§ **Exercise description**: Please repeat exactly the lines from the one containing "avaux de toiture" to the end of the entries below, both included, and omit all pictures.

Material supplied section start

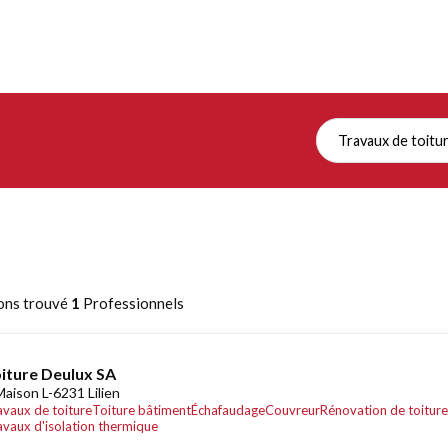
Travaux de toitu
ons trouvé
1
Professionnels
iture Deulux SA
Maison L-6231 Lilien
avaux de toiture
Toiture bâtiment
Échafaudage
Couvreur
Rénovation de toiture
avaux d'isolation thermique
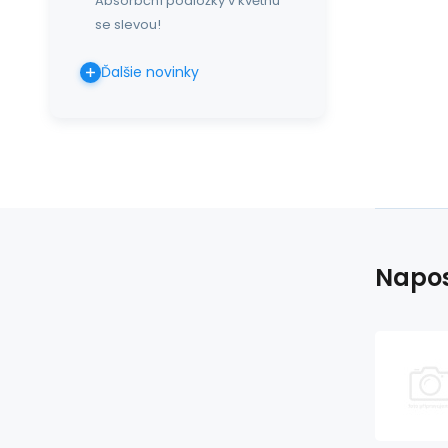
Absorbční podložky v květnu
se slevou!
Ďalšie novinky
Napos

Material supplied section end

§ **Exercise output**:
avaux de toiture
Toiture bâtiment
Échafaudage
Couvreur
Rénovation de toiture
avaux d'isolation thermique
Absorbční podložky v květnu
se slevou!
Ďalšie novinky
Napos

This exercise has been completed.